Kids, pregnant women, people over the age of 65 and those with underlying respiratory or heart conditions would be most at risk.
Animals suffer as well, and can provide clues for human health effects. Small, of Chelan-Douglas Health District, had two parakeets before the wildfires struck last fall. The birds' cage, she recalled, was situated close to a doggy door in her house.
"The older one died right at the beginning" of the fire, she said. "Birds can provide one of the first telltale signs of really bad air."
Despite her own asthma from living with smoking parents growing up, Small managed to guard her health during the smoky month by using HEPA air filters, avoiding the outdoors and wearing a face mask when she did venture out.
Before Cashmere's Vale Elementary School reopened, officials had built a double-door entry out of plastic sheeting.
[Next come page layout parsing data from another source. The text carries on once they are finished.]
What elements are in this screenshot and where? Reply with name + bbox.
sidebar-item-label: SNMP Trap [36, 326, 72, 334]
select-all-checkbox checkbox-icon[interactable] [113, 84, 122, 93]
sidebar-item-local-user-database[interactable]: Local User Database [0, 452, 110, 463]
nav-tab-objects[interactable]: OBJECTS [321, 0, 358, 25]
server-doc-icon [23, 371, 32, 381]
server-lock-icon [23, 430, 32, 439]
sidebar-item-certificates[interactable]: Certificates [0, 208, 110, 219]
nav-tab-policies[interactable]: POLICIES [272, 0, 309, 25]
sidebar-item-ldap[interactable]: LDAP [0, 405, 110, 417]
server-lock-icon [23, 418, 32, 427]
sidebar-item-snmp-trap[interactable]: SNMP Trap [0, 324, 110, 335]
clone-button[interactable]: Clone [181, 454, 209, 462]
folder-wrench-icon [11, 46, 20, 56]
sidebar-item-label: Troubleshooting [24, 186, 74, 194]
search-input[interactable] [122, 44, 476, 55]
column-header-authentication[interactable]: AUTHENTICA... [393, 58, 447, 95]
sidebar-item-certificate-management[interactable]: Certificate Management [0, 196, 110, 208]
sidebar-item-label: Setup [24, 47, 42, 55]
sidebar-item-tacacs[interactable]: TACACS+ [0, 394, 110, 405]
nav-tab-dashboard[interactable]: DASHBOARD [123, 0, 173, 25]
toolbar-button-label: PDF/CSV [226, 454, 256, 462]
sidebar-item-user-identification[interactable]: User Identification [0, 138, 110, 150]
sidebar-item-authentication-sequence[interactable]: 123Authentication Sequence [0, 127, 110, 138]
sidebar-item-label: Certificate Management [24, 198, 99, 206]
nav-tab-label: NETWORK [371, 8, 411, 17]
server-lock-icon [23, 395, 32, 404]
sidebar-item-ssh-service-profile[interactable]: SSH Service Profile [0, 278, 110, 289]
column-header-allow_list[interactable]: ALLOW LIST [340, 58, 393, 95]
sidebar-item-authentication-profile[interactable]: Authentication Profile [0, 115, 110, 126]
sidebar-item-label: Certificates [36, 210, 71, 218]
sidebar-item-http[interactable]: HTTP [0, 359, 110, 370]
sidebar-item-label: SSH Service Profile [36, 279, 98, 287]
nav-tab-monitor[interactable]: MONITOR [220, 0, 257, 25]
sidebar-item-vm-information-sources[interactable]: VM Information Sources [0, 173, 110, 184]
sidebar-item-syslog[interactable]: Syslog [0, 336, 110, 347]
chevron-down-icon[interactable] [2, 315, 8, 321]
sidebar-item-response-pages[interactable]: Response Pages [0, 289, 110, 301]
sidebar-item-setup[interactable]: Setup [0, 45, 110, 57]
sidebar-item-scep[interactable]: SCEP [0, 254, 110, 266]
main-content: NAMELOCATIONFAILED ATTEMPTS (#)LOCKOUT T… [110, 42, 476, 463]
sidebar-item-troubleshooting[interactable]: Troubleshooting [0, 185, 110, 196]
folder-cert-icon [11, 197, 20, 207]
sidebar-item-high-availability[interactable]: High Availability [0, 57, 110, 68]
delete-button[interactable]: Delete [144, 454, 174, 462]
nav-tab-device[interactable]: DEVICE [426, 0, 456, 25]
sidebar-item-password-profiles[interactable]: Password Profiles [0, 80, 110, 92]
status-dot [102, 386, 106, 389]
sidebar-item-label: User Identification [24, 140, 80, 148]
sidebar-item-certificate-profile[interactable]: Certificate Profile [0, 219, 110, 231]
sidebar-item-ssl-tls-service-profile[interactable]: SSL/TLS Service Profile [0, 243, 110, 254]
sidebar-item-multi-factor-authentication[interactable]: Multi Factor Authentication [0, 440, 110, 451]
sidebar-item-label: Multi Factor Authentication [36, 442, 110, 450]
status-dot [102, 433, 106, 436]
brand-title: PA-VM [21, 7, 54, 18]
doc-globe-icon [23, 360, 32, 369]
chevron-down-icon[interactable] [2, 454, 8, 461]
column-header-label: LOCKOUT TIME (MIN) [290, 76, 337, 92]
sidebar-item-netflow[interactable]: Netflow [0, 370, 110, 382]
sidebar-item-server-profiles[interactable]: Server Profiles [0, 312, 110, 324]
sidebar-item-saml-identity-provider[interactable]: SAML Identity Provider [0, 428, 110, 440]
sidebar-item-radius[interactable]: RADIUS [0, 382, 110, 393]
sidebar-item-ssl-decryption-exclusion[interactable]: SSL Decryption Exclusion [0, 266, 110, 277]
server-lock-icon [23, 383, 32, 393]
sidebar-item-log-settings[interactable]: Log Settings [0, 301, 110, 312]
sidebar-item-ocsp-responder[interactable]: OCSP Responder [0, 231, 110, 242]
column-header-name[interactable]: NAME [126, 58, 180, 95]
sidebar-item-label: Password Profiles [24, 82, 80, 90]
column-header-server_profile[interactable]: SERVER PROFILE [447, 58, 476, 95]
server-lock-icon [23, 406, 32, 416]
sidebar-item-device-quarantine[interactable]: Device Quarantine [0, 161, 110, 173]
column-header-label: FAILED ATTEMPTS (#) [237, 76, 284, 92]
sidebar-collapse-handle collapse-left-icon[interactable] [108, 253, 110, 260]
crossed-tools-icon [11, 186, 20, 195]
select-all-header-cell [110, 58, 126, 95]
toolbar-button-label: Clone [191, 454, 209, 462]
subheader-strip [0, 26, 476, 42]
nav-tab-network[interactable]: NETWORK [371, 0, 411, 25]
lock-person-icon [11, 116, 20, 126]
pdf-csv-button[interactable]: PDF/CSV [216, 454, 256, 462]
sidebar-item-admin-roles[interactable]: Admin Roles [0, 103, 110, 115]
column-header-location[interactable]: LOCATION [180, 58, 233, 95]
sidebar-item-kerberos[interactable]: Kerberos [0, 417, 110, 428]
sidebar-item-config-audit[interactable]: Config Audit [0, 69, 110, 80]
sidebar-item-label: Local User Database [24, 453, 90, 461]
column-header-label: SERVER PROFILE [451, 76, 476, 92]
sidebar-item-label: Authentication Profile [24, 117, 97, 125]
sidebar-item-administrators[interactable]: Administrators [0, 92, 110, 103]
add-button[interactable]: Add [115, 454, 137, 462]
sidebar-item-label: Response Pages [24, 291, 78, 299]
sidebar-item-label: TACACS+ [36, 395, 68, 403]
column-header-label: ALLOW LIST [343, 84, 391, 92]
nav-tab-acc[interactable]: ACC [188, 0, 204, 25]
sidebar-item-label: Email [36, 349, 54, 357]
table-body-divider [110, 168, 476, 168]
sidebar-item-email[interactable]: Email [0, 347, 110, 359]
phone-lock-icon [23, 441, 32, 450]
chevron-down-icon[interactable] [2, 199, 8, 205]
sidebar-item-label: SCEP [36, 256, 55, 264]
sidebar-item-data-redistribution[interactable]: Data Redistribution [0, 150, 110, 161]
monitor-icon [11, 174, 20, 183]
"You shut the door. And it’s all HEPA filter-cleansed air in this small area," principal Sean McKenna told Northwest Public Radio. "And then you open a zipper. And that allows you into the building."
Many lessons were learned last year that will inevitably be put to use again, noted Small.
"This used to be something that we looked at as an isolated event," said Brauer of severe wildfires. "Now, some communities are getting hit every year. We don't know the impact of those long-term repeated exposures."